**TRY IT**: Write out, word for word, every line in the data below from the one containing "13 DE OUTUBRO DE 2025" to the one containing "Gibt es durch", both of them included.

**DATASET EXTRACT**:
************

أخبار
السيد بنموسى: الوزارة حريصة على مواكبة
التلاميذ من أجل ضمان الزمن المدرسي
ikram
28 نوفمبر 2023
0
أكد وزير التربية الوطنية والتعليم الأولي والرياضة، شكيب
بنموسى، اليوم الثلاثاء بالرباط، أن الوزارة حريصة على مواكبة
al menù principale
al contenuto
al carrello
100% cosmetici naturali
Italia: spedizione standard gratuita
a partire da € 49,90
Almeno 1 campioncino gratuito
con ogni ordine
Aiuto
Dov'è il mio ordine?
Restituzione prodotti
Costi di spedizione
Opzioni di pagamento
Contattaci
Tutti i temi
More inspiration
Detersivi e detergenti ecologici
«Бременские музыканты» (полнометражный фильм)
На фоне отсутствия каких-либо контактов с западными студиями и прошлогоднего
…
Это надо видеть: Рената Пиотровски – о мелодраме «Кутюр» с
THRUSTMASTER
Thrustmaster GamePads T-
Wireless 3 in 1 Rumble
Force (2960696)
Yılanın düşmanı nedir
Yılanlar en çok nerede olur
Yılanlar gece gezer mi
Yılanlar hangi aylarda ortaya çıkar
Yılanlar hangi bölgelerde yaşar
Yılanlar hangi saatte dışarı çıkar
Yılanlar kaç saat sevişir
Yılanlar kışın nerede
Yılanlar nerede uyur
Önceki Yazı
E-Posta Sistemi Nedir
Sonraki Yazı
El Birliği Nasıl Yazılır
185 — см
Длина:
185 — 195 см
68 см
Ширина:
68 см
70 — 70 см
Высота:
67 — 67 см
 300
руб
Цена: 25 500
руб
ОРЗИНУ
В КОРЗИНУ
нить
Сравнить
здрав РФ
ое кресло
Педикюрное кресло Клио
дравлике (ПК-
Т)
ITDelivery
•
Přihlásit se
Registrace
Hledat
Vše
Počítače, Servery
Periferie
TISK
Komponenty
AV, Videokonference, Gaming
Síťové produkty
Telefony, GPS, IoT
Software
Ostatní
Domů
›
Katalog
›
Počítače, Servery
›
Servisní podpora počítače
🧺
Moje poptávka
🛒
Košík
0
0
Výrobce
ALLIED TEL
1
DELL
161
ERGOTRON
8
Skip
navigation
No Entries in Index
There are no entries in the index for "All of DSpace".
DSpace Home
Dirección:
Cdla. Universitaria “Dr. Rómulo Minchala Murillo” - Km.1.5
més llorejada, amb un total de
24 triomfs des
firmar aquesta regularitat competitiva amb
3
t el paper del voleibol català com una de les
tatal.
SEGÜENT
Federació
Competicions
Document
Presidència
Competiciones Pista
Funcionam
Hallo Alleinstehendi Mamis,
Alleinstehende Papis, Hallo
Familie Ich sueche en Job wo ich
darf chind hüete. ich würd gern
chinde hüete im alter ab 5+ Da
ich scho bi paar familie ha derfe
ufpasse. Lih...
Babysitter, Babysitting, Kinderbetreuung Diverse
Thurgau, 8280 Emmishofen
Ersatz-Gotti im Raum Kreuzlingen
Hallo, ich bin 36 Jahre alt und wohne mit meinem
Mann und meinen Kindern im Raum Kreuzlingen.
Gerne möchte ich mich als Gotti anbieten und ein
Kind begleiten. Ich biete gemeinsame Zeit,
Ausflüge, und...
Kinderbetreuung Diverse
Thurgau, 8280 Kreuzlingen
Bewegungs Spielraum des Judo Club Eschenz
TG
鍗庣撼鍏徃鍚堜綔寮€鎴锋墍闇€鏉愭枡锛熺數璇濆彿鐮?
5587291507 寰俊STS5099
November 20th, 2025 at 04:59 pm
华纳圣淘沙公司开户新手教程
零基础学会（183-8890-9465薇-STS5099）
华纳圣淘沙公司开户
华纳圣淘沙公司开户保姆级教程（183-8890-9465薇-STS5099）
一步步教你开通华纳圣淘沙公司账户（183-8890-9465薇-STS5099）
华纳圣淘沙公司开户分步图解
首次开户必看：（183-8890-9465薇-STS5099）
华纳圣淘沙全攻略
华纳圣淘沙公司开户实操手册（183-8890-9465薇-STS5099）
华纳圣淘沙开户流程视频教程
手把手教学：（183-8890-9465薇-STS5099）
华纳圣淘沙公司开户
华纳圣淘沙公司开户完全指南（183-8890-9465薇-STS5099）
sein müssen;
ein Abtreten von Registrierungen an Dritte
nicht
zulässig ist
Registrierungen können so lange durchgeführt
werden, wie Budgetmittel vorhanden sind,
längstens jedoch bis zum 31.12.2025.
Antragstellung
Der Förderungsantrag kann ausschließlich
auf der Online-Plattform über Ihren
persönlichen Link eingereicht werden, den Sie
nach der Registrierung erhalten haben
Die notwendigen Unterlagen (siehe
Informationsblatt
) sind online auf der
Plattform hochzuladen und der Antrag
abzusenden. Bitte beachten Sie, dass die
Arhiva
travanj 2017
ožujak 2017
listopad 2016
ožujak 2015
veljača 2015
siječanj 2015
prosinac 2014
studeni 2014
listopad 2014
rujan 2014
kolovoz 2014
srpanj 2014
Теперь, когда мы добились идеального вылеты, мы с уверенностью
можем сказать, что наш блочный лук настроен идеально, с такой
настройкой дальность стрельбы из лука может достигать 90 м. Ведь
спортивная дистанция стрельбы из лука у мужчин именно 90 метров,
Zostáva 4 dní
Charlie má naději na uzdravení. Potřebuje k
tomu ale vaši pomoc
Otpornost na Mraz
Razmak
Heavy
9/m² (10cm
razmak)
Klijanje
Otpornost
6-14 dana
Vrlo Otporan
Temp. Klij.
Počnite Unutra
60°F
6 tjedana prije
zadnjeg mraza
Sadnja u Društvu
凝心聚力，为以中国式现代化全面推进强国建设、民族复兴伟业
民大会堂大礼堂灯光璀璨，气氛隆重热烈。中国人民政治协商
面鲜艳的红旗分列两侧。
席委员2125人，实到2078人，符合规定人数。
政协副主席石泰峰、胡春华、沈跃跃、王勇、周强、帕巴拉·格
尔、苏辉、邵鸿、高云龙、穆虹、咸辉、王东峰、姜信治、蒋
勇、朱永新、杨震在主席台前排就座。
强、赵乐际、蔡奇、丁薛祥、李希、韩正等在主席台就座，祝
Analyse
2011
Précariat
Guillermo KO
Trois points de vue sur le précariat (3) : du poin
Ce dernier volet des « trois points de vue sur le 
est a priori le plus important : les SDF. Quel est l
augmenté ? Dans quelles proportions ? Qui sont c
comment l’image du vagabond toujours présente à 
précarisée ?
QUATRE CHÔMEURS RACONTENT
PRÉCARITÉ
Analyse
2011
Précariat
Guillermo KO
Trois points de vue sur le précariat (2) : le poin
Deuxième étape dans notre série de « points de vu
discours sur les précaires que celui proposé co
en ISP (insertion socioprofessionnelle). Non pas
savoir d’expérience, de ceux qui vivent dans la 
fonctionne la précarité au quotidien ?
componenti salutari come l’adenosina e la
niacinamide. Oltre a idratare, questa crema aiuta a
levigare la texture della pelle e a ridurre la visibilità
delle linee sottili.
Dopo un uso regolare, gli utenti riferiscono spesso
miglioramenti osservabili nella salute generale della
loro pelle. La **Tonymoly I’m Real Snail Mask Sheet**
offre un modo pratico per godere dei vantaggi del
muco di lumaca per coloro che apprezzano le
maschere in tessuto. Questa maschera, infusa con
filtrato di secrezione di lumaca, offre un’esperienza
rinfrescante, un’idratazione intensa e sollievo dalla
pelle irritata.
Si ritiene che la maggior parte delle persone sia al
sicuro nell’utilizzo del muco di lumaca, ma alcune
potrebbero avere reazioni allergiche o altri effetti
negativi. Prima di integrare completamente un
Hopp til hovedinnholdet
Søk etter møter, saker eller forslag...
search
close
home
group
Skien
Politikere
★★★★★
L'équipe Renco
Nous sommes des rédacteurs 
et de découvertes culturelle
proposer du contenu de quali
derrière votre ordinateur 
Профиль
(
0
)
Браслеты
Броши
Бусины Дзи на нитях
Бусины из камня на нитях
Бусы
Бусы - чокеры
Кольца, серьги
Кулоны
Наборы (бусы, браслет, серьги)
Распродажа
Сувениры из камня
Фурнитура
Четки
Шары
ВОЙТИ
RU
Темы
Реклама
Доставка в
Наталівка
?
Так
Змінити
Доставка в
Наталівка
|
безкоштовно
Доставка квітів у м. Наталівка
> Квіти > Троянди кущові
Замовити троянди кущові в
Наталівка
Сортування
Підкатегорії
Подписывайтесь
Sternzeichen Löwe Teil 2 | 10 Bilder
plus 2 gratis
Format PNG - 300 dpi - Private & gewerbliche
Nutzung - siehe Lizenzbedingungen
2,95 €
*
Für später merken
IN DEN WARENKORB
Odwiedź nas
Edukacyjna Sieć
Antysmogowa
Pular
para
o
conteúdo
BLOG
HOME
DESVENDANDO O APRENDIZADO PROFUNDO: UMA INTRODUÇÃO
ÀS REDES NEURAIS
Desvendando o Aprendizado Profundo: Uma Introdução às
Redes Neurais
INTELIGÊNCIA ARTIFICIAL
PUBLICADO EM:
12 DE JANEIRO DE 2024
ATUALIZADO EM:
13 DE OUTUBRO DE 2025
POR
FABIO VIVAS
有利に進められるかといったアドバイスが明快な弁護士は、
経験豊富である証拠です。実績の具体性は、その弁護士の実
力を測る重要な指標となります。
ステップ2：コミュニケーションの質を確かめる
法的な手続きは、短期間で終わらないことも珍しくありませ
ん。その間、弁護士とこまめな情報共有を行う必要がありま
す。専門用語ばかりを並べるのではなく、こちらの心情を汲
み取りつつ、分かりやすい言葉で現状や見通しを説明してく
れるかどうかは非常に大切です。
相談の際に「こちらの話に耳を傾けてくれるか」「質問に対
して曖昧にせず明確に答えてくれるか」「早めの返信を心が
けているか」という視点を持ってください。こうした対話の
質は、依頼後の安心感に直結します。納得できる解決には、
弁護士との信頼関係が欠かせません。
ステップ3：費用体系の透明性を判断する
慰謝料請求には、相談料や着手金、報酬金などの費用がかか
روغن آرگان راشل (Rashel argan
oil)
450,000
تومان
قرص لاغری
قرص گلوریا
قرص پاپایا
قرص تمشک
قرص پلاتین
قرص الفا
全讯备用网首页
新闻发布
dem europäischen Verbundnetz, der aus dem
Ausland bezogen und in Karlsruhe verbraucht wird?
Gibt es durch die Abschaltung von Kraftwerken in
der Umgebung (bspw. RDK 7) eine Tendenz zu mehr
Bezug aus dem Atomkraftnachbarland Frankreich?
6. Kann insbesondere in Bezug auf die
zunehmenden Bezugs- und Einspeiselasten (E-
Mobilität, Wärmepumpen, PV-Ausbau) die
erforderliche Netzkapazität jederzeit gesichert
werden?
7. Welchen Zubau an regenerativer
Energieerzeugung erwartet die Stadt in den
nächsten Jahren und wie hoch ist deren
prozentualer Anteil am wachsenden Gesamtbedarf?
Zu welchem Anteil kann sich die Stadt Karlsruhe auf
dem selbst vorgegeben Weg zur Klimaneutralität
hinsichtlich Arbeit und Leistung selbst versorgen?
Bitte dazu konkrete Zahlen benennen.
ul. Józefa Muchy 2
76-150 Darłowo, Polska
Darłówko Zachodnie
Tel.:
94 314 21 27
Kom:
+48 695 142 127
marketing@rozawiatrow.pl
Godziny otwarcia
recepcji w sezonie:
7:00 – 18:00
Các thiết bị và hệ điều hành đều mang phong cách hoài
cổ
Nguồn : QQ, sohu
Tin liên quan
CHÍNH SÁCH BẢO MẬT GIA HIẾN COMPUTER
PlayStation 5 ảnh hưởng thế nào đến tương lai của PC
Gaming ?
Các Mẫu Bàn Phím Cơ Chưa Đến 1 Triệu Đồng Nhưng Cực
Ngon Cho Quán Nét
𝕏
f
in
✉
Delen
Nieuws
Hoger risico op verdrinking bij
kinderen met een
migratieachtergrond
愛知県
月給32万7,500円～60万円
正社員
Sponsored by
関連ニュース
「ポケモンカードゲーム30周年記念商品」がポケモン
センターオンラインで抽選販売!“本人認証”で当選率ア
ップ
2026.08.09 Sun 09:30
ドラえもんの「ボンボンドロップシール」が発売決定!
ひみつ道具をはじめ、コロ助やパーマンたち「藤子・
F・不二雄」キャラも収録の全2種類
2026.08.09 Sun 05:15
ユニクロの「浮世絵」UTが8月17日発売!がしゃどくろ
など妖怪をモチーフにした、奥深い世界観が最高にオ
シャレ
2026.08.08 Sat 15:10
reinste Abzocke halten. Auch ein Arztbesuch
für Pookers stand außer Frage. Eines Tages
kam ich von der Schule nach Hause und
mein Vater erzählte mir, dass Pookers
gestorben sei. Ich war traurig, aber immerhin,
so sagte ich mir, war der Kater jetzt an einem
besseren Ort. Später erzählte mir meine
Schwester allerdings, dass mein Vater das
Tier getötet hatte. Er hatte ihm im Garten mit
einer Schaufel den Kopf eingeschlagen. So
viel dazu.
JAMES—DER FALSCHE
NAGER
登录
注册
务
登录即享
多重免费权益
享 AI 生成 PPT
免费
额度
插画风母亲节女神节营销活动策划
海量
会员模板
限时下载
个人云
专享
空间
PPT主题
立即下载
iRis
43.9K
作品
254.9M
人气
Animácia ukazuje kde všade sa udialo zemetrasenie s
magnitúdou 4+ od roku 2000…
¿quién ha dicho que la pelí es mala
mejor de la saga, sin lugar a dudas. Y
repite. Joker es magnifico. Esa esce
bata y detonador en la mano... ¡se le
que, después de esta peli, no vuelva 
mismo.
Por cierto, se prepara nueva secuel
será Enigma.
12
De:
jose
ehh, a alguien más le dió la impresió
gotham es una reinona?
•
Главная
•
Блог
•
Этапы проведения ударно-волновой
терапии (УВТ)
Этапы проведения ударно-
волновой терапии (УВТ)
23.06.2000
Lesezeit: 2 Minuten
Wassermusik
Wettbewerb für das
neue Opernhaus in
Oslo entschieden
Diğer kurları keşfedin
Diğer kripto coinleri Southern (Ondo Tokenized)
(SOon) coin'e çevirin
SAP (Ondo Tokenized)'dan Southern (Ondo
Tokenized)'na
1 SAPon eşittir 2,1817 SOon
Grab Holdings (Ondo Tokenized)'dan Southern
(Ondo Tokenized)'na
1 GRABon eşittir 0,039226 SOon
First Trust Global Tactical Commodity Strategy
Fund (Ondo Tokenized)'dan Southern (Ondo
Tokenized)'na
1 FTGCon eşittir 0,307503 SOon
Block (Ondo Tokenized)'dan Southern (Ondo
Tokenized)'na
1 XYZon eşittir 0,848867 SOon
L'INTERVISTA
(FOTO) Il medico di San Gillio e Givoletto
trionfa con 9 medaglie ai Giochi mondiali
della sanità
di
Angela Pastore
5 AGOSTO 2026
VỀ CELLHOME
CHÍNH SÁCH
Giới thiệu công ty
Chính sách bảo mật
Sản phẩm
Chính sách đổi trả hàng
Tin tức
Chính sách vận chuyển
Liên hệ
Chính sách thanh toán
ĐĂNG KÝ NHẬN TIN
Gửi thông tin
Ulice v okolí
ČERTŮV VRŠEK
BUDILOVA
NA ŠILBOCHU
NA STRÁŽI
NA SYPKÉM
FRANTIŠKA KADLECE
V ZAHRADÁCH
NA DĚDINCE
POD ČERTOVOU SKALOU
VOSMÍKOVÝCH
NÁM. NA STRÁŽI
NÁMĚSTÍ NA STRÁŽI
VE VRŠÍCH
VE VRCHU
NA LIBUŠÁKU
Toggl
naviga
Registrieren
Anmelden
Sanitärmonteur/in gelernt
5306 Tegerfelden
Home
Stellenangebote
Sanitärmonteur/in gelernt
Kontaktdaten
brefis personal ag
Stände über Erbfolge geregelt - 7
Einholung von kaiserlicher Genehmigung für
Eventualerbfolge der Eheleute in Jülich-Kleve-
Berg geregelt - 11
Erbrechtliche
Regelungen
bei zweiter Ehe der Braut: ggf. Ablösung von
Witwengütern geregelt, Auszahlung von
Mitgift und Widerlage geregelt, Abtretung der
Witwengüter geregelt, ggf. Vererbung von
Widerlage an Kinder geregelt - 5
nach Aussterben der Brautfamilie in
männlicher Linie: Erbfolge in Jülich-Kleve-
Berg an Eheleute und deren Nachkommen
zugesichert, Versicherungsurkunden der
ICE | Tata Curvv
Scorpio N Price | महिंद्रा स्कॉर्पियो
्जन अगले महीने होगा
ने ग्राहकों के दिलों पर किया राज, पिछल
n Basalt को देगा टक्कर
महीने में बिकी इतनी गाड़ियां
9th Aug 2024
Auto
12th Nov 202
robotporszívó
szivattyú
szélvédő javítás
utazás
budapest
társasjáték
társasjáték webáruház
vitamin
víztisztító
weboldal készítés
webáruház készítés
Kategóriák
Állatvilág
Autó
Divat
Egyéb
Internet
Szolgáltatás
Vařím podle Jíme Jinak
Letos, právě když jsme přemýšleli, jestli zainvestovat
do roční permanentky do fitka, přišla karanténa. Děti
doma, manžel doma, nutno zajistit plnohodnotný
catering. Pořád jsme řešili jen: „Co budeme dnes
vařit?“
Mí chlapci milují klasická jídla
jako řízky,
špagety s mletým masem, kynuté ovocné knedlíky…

************

**TASK RESPONSE**:
13 DE OUTUBRO DE 2025
POR
FABIO VIVAS
有利に進められるかといったアドバイスが明快な弁護士は、
経験豊富である証拠です。実績の具体性は、その弁護士の実
力を測る重要な指標となります。
ステップ2：コミュニケーションの質を確かめる
法的な手続きは、短期間で終わらないことも珍しくありませ
ん。その間、弁護士とこまめな情報共有を行う必要がありま
す。専門用語ばかりを並べるのではなく、こちらの心情を汲
み取りつつ、分かりやすい言葉で現状や見通しを説明してく
れるかどうかは非常に大切です。
相談の際に「こちらの話に耳を傾けてくれるか」「質問に対
して曖昧にせず明確に答えてくれるか」「早めの返信を心が
けているか」という視点を持ってください。こうした対話の
質は、依頼後の安心感に直結します。納得できる解決には、
弁護士との信頼関係が欠かせません。
ステップ3：費用体系の透明性を判断する
慰謝料請求には、相談料や着手金、報酬金などの費用がかか
روغن آرگان راشل (Rashel argan
oil)
450,000
تومان
قرص لاغری
قرص گلوریا
قرص پاپایا
قرص تمشک
قرص پلاتین
قرص الفا
全讯备用网首页
新闻发布
dem europäischen Verbundnetz, der aus dem
Ausland bezogen und in Karlsruhe verbraucht wird?
Gibt es durch die Abschaltung von Kraftwerken in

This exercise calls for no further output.